28 Feb 2022: Attorney General withdraws appeal
The Attorney General withdrew the government’s original appeal on the grounds that the underlying substance of the appeal had been compromised. However, the National Assembly cross-appeal remains.
19 Dec 2019: National Assembly files cross-appeal
The National Assembly filed a cross-appeal, arguing that the High Court erred in: (1) concluding that there was insufficient public participation prior to the enactment of the Statute Law (Miscellaneous Amendment) Act, 2019; (2) holding that the amendments to the Act could not be made through an omnibus Bill; and (3) in demonstrating obvious bias in taking an active part in the proceedings in violation of the National Assembly’s right to fair hearing.
4 Oct 2019: High Court judgment
Final judgment delivered, available here. See below for summary. The Attorney General filed promptly filed an appeal.
Summary of facts & issues
Petitioners opposed an attempt to amend the Merchant Shipping Act, which imposed restrictions on ship owners from providing certain services set out in Section 16. A Bill containing the amendment was rejected by the President, who suggested a modification which Parliament accepted. The Act was therefore amended to exempt government owned or controlled shipping lines from providing certain port services enumerated in Section 16 of the Act.
The Petitioners contended that in the year 2014 the government initiated a process for procurement of a firm to operate and manage part of port of Mombasa. However, the said process did not materialise. But sometime in 2019 the Petitioners learnt through the press that the government had entered into a Memorandum of Understanding (MOU) between the Ministry of Transport and the Mediterranean Shipping Company, whereby the later was granted rights to manage and operate the Container Terminal Two. The petitioners contend that the amendment of the Act as well as the MOU are illegal and unconstitutional for lack of public participation.
Prayers and Okoa Mombasa objectives
Litigation in this case was to emphasize the need for public participation, especially of those most affected in decisions that affect local resources.
The Petitioners understood the attempt to amend the law and allow the Mediterranean Shipping Company through the MOU with Kenya National Shipping Lines, as a means of privatizing CT2, ie channeling revenues from a thriving port facility paid for by taxpayers money into private pockets.
Summary of judgment
The judgment reaffirmed the centrality of public participation in legislative functions.

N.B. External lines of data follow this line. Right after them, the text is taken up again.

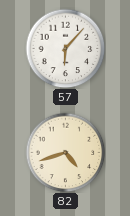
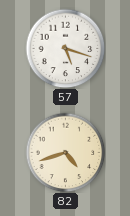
57: 6:07 -> 5:18
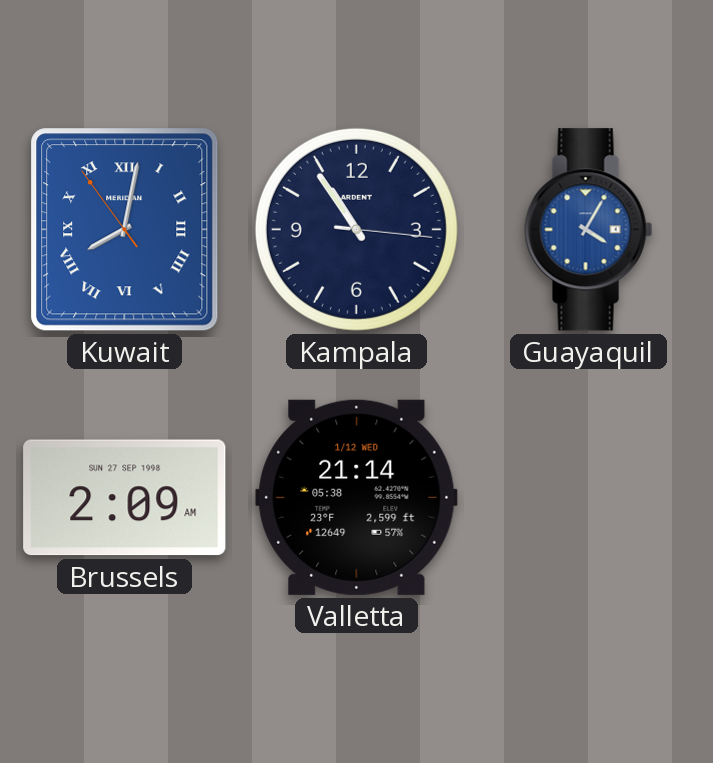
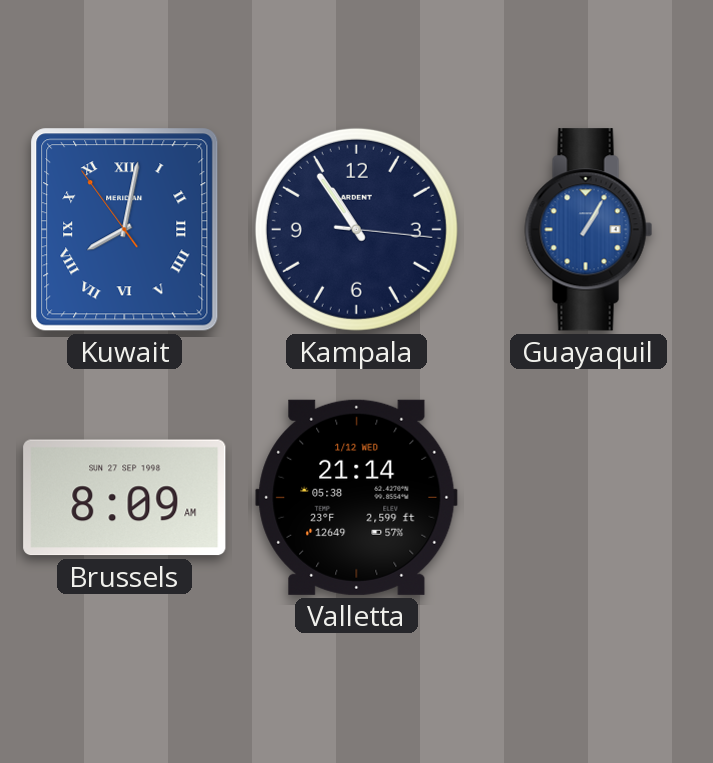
Guayaquil: 4:05 -> 1:05
Brussels: 2:09 -> 8:09
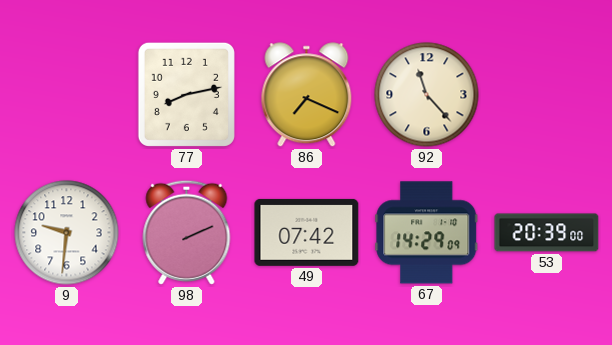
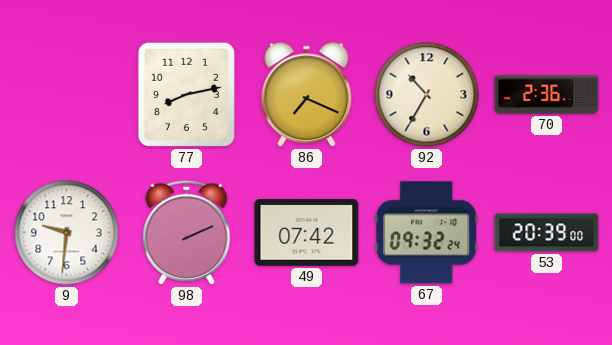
92: 11:23 -> 10:35
70: none -> 2:36
67: 14:29 -> 09:32
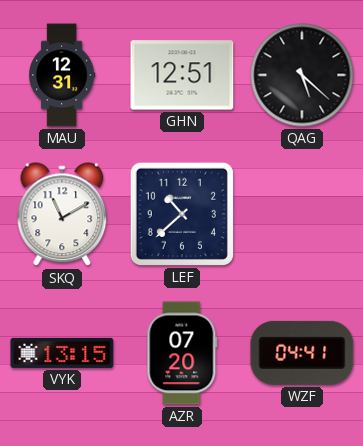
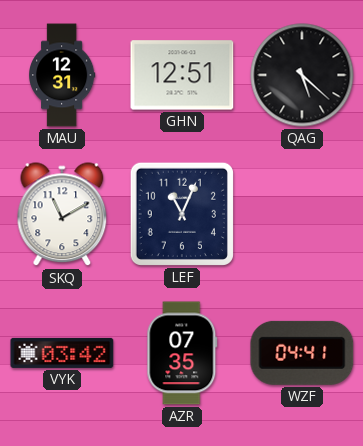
LEF: 10:38 -> 11:04
VYK: 13:15 -> 03:42
AZR: 07:20 -> 07:35
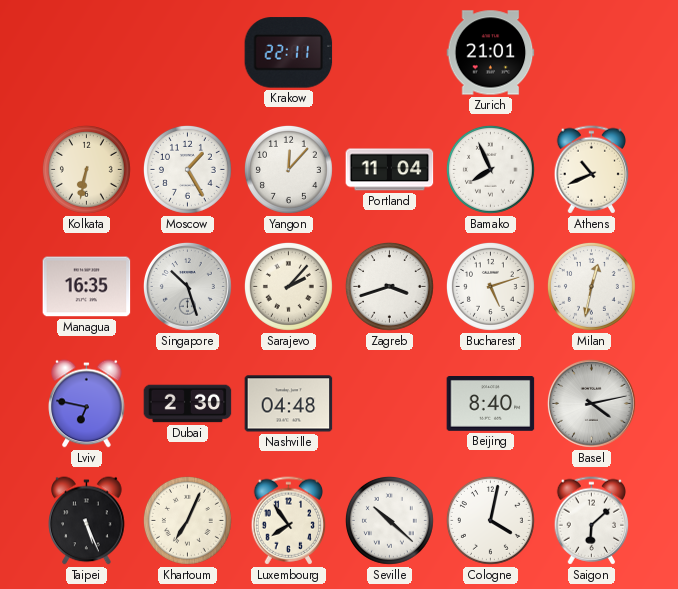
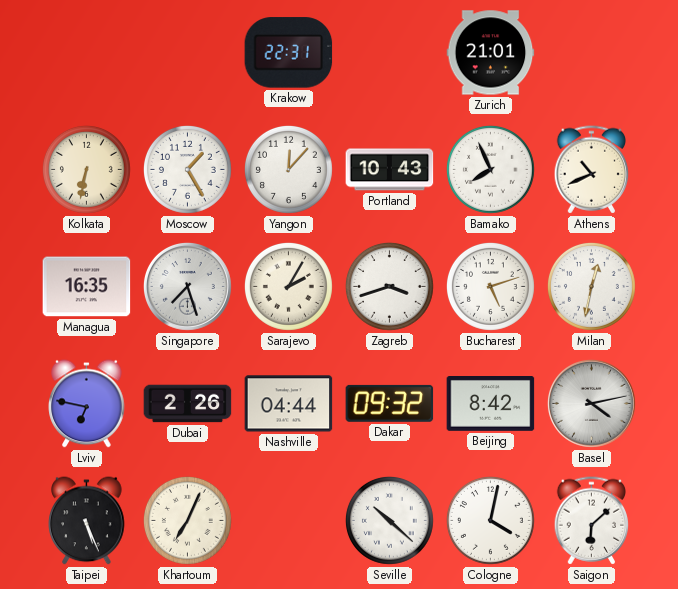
Krakow: 22:11 -> 22:31
Portland: 11:04 -> 10:43
Singapore: 10:27 -> 7:27
Sarajevo: 2:07 -> 2:05
Dubai: 2:30 -> 2:26
Nashville: 04:48 -> 04:44
Dakar: none -> 09:32
Beijing: 8:40 -> 8:42
Luxembourg: 7:54 -> none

There had to be deliberate steps by the 3rd respondent to achieve that constitutional imperative. The proposed amendment by the President, his reservations and recommendation should have been subjected to public participation before being enacted into law.
The Court declared that the amendment to Section 16 of the Merchant Shipping Act to introduce Section 16 (1A) to be in violation of Articles 10 and 118 of the Constitution and therefore null and void and of no consequence.
With regard to the Petitioners’ prayer that the Court find the memorandum of understanding between the Government and the Mediterranean Shipping Company unconstitutional, the Court declared that could not act on an MOU that had not been produced before it. No effort was made to obtain a copy of the MOU from the parent ministry, even if the ministry had declined to give a copy of the MOU to the petitioners after request, it would still have been open to the petitioners to apply for the production of the MOU under article 35 of the Constitution and the Access to Information Act No. 31 of 2016.
The petitioners had not demonstrated that the MOU had resulted in the violation of any constitutional principle or denial, violation, infringement or threat to their fundamental rights. For the court to interfere with the MOU without proof of such violation would therefore be to encroach on the special mandate of the Executive without any legal justification.